Endişem şu;

Ülkemizde ve Manisa’da virüsün yayılmaması için yapılan onca güzel çalışmaya karşın yapılmayan ya da yapılamayanlar var. 

Acaba...

Soru-cevap şeklinde ilerleyelim…

Soru: Yapılan yapılmayanı bertaraf eder mi, boşa çıkarır mı?

Cevap net aslında.

Evde kalan insan sayısı fazla. Ama dışarıda olan, çalışan ya da çalışmak zorunda olan insan sayısı da fazla.

Soru: Dışarıdaki insan sayısı koronavirüsü yaymaya yeter mi?

Cevap: Yeter de artar bile!

Rakamlar öyle diyor.

10 Mart’ta Ülkemizdeki hasta sayısı 1 iken, 1 Nisan’da yani bugün 15 bin 679’a çıktı.

17 Mart’ta ölü sayısı 1 iken bugün itibariyle 277’ye ulaştı.

Demek ki evde kalanlarda değil sıkıntı. Nüfusun isterse yüzde 80’i evde kalsın.

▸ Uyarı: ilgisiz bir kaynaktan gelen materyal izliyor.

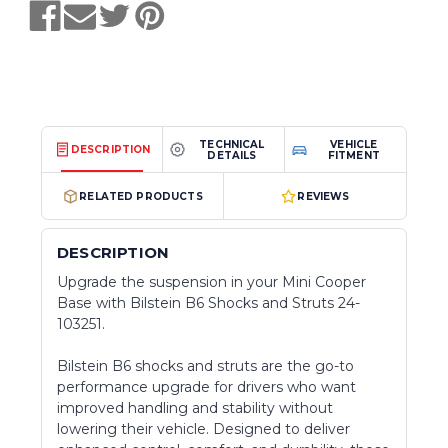
TECHNICAL
VEHICLE
DESCRIPTION
DETAILS
FITMENT
RELATED PRODUCTS
REVIEWS
DESCRIPTION
Upgrade the suspension in your Mini Cooper
Base with Bilstein B6 Shocks and Struts 24-
103251.
Bilstein B6 shocks and struts are the go-to
performance upgrade for drivers who want
improved handling and stability without
lowering their vehicle. Designed to deliver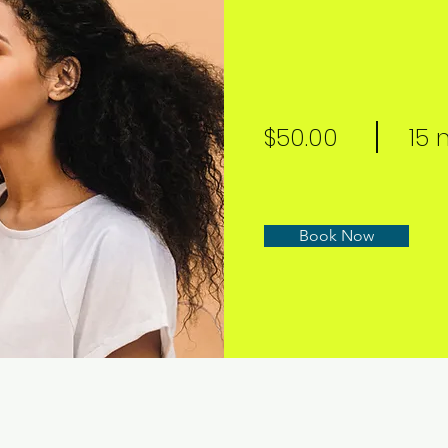
$50.00
15 
Book Now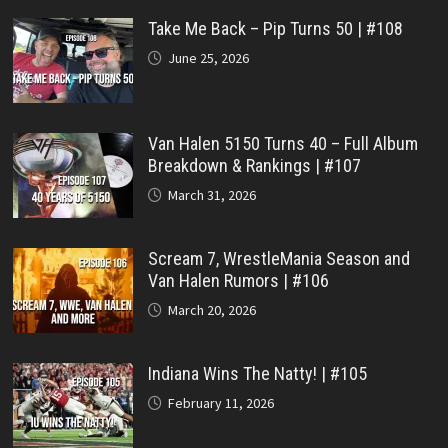
Take Me Back – Pip Turns 50 | #108
June 25, 2026
Van Halen 5150 Turns 40 – Full Album
Breakdown & Rankings | #107
March 31, 2026
Scream 7, WrestleMania Season and
Van Halen Rumors | #106
March 20, 2026
Indiana Wins The Natty! | #105
February 11, 2026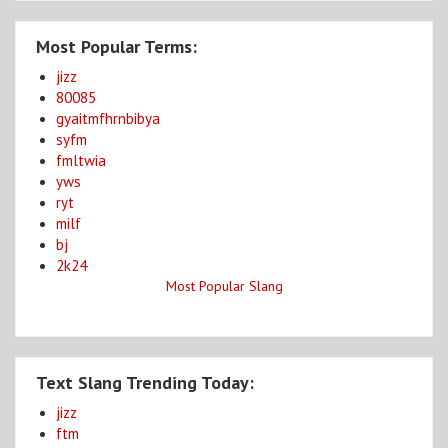
Most Popular Terms:
jizz
80085
gyaitmfhrnbibya
syfm
fmltwia
yws
ryt
milf
bj
2k24
Most Popular Slang
Text Slang Trending Today:
jizz
ftm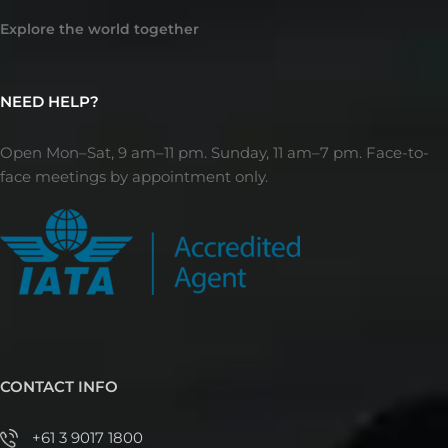
Explore the world together
NEED HELP?
Open Mon–Sat, 9 am–11 pm. Sunday, 11 am–7 pm. Face-to-
face meetings by appointment only.
CONTACT INFO
+61 3 9017 1800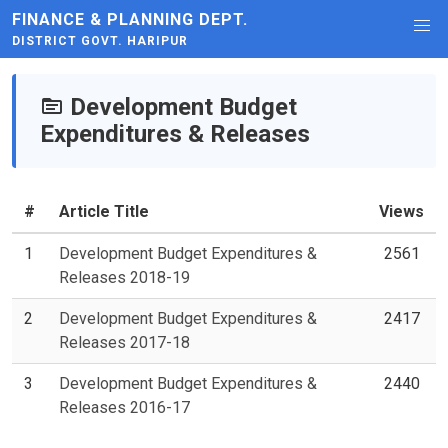
FINANCE & PLANNING DEPT.
DISTRICT GOVT. HARIPUR
Development Budget
Expenditures & Releases
#
Article Title
Views
1
Development Budget Expenditures &
2561
Releases 2018-19
2
Development Budget Expenditures &
2417
Releases 2017-18
3
Development Budget Expenditures &
2440
Releases 2016-17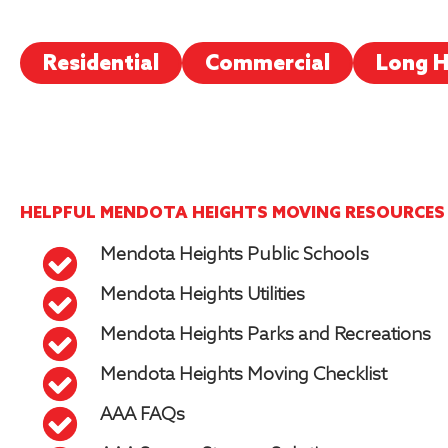
Residential
Commercial
Long H
HELPFUL MENDOTA HEIGHTS MOVING RESOURCES
Mendota Heights Public Schools
Mendota Heights Utilities
Mendota Heights Parks and Recreations
Mendota Heights Moving Checklist
AAA FAQs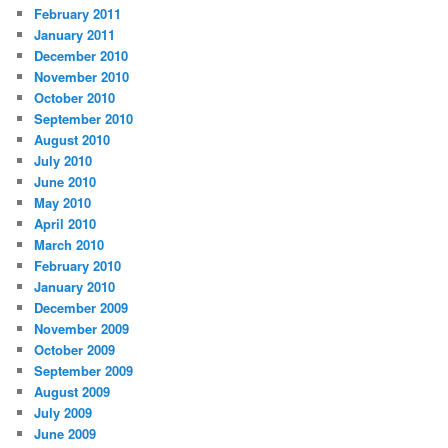
February 2011
January 2011
December 2010
November 2010
October 2010
September 2010
August 2010
July 2010
June 2010
May 2010
April 2010
March 2010
February 2010
January 2010
December 2009
November 2009
October 2009
September 2009
August 2009
July 2009
June 2009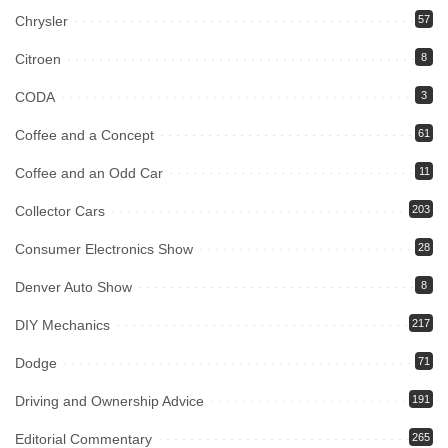
Chrysler
57
Citroen
8
CODA
3
Coffee and a Concept
61
Coffee and an Odd Car
11
Collector Cars
203
Consumer Electronics Show
28
Denver Auto Show
8
DIY Mechanics
217
Dodge
71
Driving and Ownership Advice
191
Editorial Commentary
265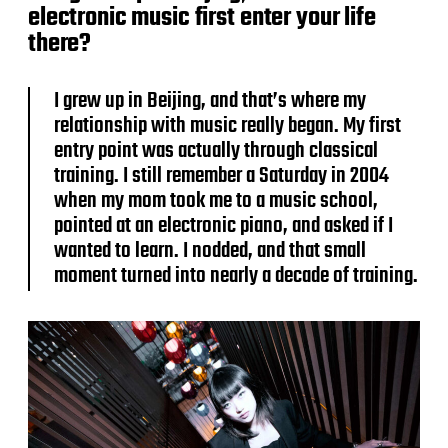
electronic music first enter your life
there?
I grew up in Beijing, and that’s where my
relationship with music really began. My first
entry point was actually through classical
training. I still remember a Saturday in 2004
when my mom took me to a music school,
pointed at an electronic piano, and asked if I
wanted to learn. I nodded, and that small
moment turned into nearly a decade of training.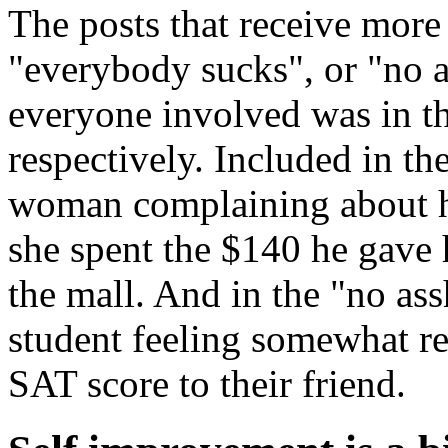
The posts that receive more
"everybody sucks", or "no as
everyone involved was in t
respectively. Included in th
woman complaining about h
she spent the $140 he gave h
the mall. And in the "no ass
student feeling somewhat re
SAT score to their friend.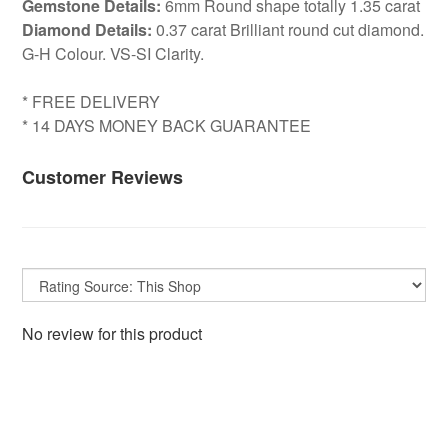
Gemstone Details:
6mm Round shape totally 1.35 carat
Diamond Details:
0.37 carat Brilliant round cut diamond.
G-H Colour. VS-SI Clarity.
* FREE DELIVERY
* 14 DAYS MONEY BACK GUARANTEE
Customer Reviews
No review for this product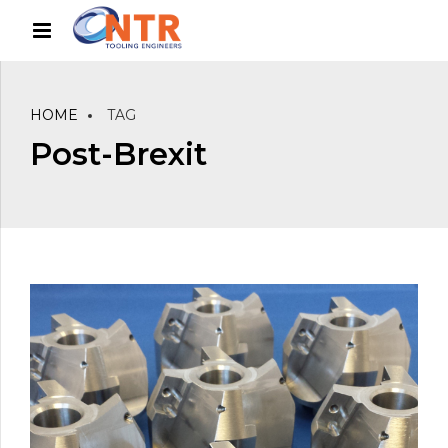
HOME
TAG
Post-Brexit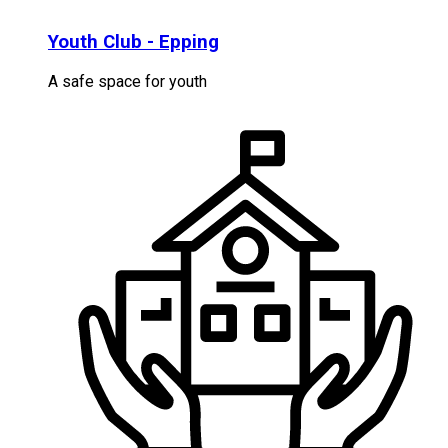
Youth Club - Epping
A safe space for youth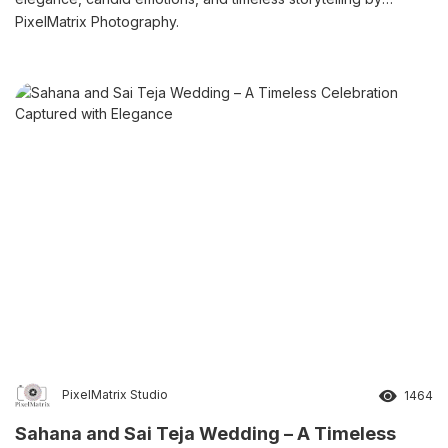
PixelMatrix Photography.
PixelMatrix Studio
1464
Sahana and Sai Teja Wedding – A Timeless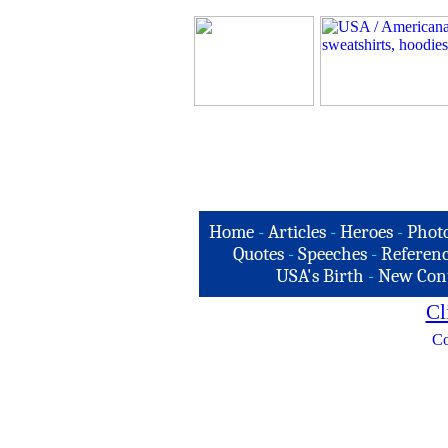
Home
-
Articles
-
Heroes
-
Phot
Quotes
-
Speeches
-
Referenc
USA's Birth
-
New Con
Cl
Co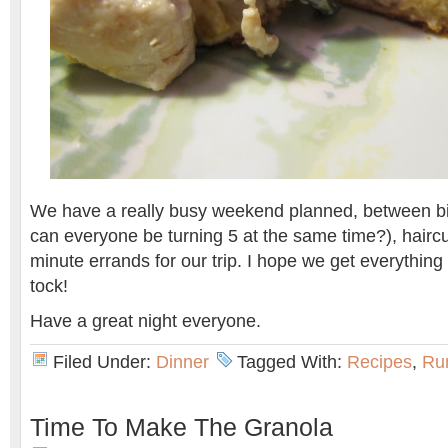
We have a really busy weekend planned, between bi
can everyone be turning 5 at the same time?), haircu
minute errands for our trip. I hope we get everything 
tock!
Have a great night everyone.
Filed Under:
Dinner
Tagged With:
Recipes
,
Ru
Time To Make The Granola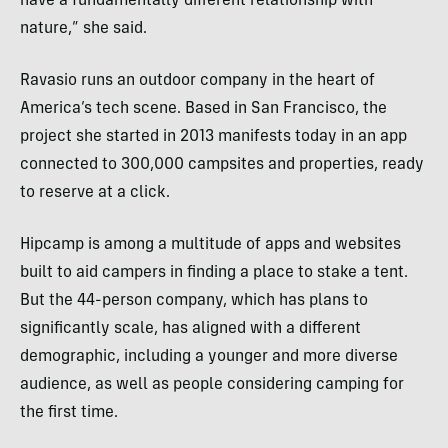
have a fundamentally different relationship with
nature,” she said.
Ravasio runs an outdoor company in the heart of
America’s tech scene. Based in San Francisco, the
project she started in 2013 manifests today in an app
connected to 300,000 campsites and properties, ready
to reserve at a click.
Hipcamp is among a multitude of apps and websites
built to aid campers in finding a place to stake a tent.
But the 44-person company, which has plans to
significantly scale, has aligned with a different
demographic, including a younger and more diverse
audience, as well as people considering camping for
the first time.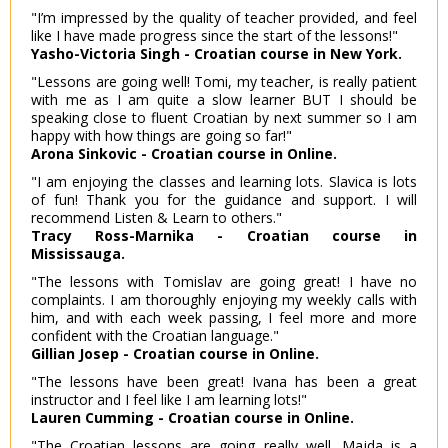
"I’m impressed by the quality of teacher provided, and feel
like I have made progress since the start of the lessons!"
Yasho-Victoria Singh - Croatian course in New York.
"Lessons are going well! Tomi, my teacher, is really patient
with me as I am quite a slow learner BUT I should be
speaking close to fluent Croatian by next summer so I am
happy with how things are going so far!"
Arona Sinkovic - Croatian course in Online.
"I am enjoying the classes and learning lots. Slavica is lots
of fun! Thank you for the guidance and support. I will
recommend Listen & Learn to others."
Tracy Ross-Marnika - Croatian course in
Mississauga.
"The lessons with Tomislav are going great! I have no
complaints. I am thoroughly enjoying my weekly calls with
him, and with each week passing, I feel more and more
confident with the Croatian language."
Gillian Josep - Croatian course in Online.
"The lessons have been great! Ivana has been a great
instructor and I feel like I am learning lots!"
Lauren Cumming - Croatian course in Online.
"The Croatian lessons are going really well. Majda is a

Yüzde 20’si dışarıdaysa ve bunların sadece yüzde 10’u virüsü eve veya çevresine taşıyorsa, ölü ve vaka sayısı artar.

İtalya, İspanya, ABD ve birçok ülkede milyonlarca kişi evde. Hatta dünyada milyarlarca insanın eve kapandığını biliyoruz.

Sonuç: Dünya genelini etkileyen koronavirüs salgınında hayatını kaybedenlerin sayısı 50 bine doğru gidiyor, virüs bulaşan kişi sayısı 1 milyona yaklaştı.

Demekki başta almadıkları önlemler aldıkları önlemlerden daha baskın çıktı. Sonra başta almadıkları önlemleri almaya başladılar. 

Ama iş işten geçti.

Biz bu konuda her şeye rağmen aldığımız önlemlerin avantajını yaşadık.  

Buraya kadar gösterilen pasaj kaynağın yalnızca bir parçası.